Но уж он-то знал: если Дэлинея не душилась каждые две-три меры, нежный цветочный запах выветривался и становился осязаем лишь на близком, почти интимном расстоянии. Сейчас же между ними лежали большой стол и пол кабинета, однако нос отчетливо улавливал аромат духов… Инквизитор усмехнулся довольно, как охотник взявший след, и резко отчеканил:
— Ложь.
— Нет! Ну, если… не помню. Я собиралась, когда узнала о случившемся, — Дэлинея побледнела.
— Если вы невиновны, нечего бояться. Пречистая инквизиция дотошно разбирается в каждом случае.
— М-мне нечего скрывать! — от волнения она даже перестала всхлипывать, словно забыла, что надо бы продолжать разыгрывать спектакль.
— На моей памяти вы первая, кто в искреннем горе уделяет пристальное внимание прическе и украшениям.
— Я не знала о случившемся! — истеричные нотки звучали скорее раздраженно, чем беззащитно.
— Я уточню, когда вам сообщили о трагедии, — Митар с трудом сдерживался, чтобы не вскочить, не тряхнуть ее за плечи и не крикнуть: «Перестань изворачиваться!» — Где вы были в день гибели Ивет?
— Не помню.
— Ваша лучшая, даже любимая подруга погибла, а вы забыли тот день?
— Я была растеряна!
— Почему распускаете слухи, что Сидерик неравнодушен к Сонезе? Она не из тех, в кого влюбляются мальчишки… — не успел закончить — Дэлинея побагровела, ее черты перекосились, а пальцы сжались в кулаки. Однако спохватилась, с кем разговаривает, с трудом, но взяла себя в руки и срывающимся голосом бросила:
— Вы ее не знали!
— Зато видел вещи, — ему показалось: стоит еще чуть надавить, и она взорвется, поэтому продолжил выводить из равновесия. — Простите, видел ее панталоны. Жалкое зрелище. У моей бабки были симпатичнее.

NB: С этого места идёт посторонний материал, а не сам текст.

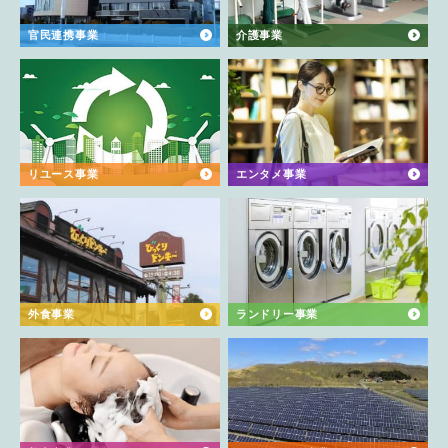
官民連携事業
介護事業
リユース事業
エンタメ事業
外食事業
ランドリー事業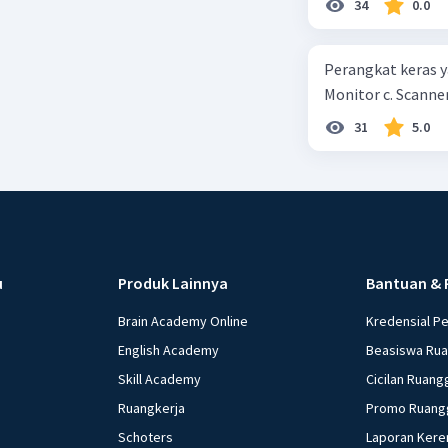
34
0.0
kepercayaan pem
Perangkat keras ya
Monitor c. Scanner
31
5.0
u
Produk Lainnya
Bantuan & 
Brain Academy Online
Kredensial P
English Academy
Beasiswa Ru
Skill Academy
Cicilan Ruang
Ruangkerja
Promo Ruang
Schoters
Laporan Kere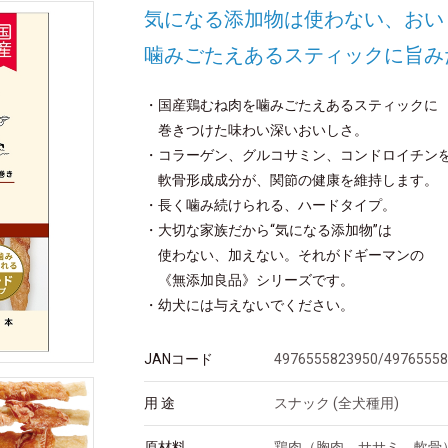
気になる添加物は使わない、おい
噛みごたえあるスティックに旨み
・国産鶏むね肉を噛みごたえあるスティックに
巻きつけた味わい深いおいしさ。
・コラーゲン、グルコサミン、コンドロイチン
軟骨形成成分が、関節の健康を維持します。
・長く噛み続けられる、ハードタイプ。
・大切な家族だから“気になる添加物”は
使わない、加えない。それがドギーマンの
《無添加良品》シリーズです。
・幼犬には与えないでください。
JANコード
4976555823950/4976555
用 途
スナック (全犬種用)
原材料
鶏肉（胸肉、ササミ、軟骨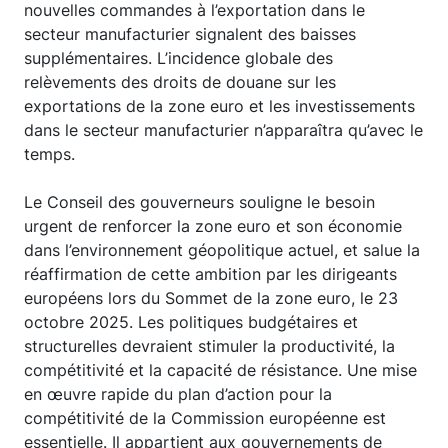
nouvelles commandes à l’exportation dans le
secteur manufacturier signalent des baisses
supplémentaires. L’incidence globale des
relèvements des droits de douane sur les
exportations de la zone euro et les investissements
dans le secteur manufacturier n’apparaîtra qu’avec le
temps.
Le Conseil des gouverneurs souligne le besoin
urgent de renforcer la zone euro et son économie
dans l’environnement géopolitique actuel, et salue la
réaffirmation de cette ambition par les dirigeants
européens lors du Sommet de la zone euro, le 23
octobre 2025. Les politiques budgétaires et
structurelles devraient stimuler la productivité, la
compétitivité et la capacité de résistance. Une mise
en œuvre rapide du plan d’action pour la
compétitivité de la Commission européenne est
essentielle. Il appartient aux gouvernements de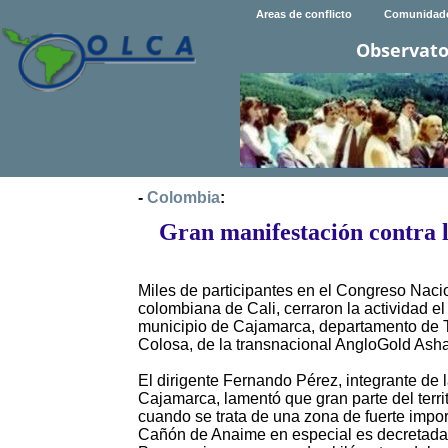
Areas de conflicto
Comunidad
Observato
-
Colombia
:
Gran manifestación contra 
Miles de participantes en el Congreso Nacio
colombiana de Cali, cerraron la actividad e
municipio de Cajamarca, departamento de To
Colosa, de la transnacional AngloGold Asha
El dirigente Fernando Pérez, integrante d
Cajamarca, lamentó que gran parte del terri
cuando se trata de una zona de fuerte impor
Cañón de Anaime en especial es decretada 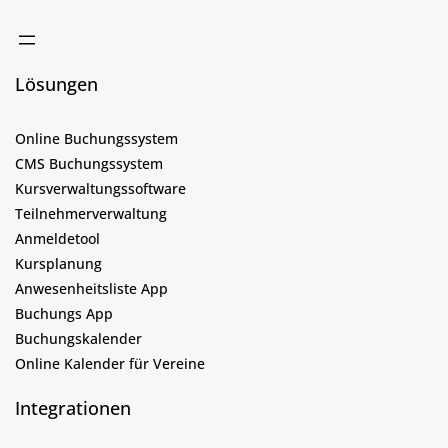
Lösungen
Online Buchungssystem
CMS Buchungssystem
Kursverwaltungssoftware
Teilnehmerverwaltung
Anmeldetool
Kursplanung
Anwesenheitsliste App
Buchungs App
Buchungskalender
Online Kalender für Vereine
Integrationen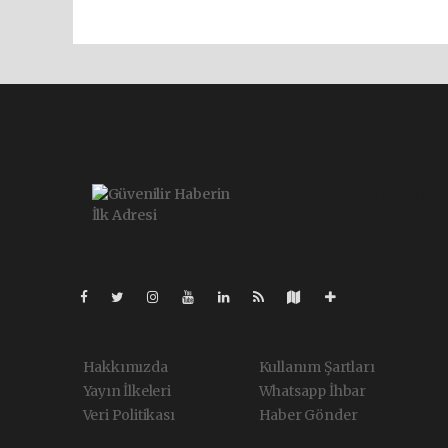
Pro-0.062
Hakkımızda
Kullanım Şartları
Yayın İlkeleri
Whatsapp İhbar
Veri Politikası
Haber Gönder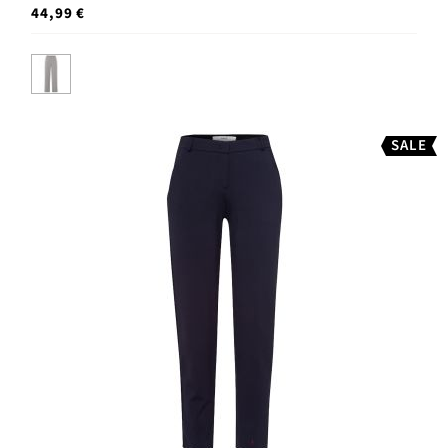
44,99 €
SALE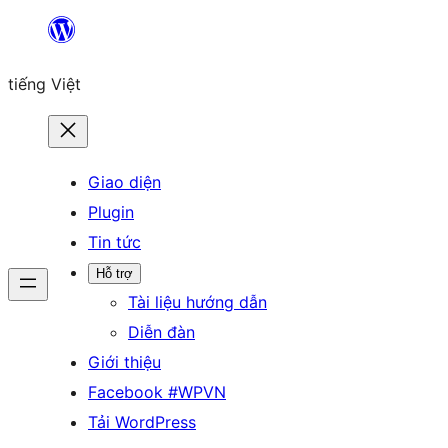
Chuyển
đến
tiếng Việt
phần
nội
dung
Giao diện
Plugin
Tin tức
Hỗ trợ
Tài liệu hướng dẫn
Diễn đàn
Giới thiệu
Facebook #WPVN
Tải WordPress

— Не смейте оскорблять усопшую! — прошипела сквозь зубы, готовая кинуться на него.
— Вы забываетесь! Мало, обращаетесь без почтения к старшему инквизитору, еще и посмели самовольно сесть без разрешения! — Митар не был мелочным, однако сейчас давил, доводя допрашиваемую до истерики, чтобы выплеснула злобу и потаенные мысли. Но не удалось. Закусив губу, Дэлинея замолчала.
— Можете идти.
После беседы нашло чувство омерзения. Он отвернулся, ожидая, когда она покинет кабинет, однако Сьези медлила.
— Простите меня, господин инквизитор. Простите! — заломила руки, захлопала ресницами. Даже голос стал выше.
— Вы перечитали романов. — оборвал ее. — Безжалостные сердца не тают перед мольбами красавиц.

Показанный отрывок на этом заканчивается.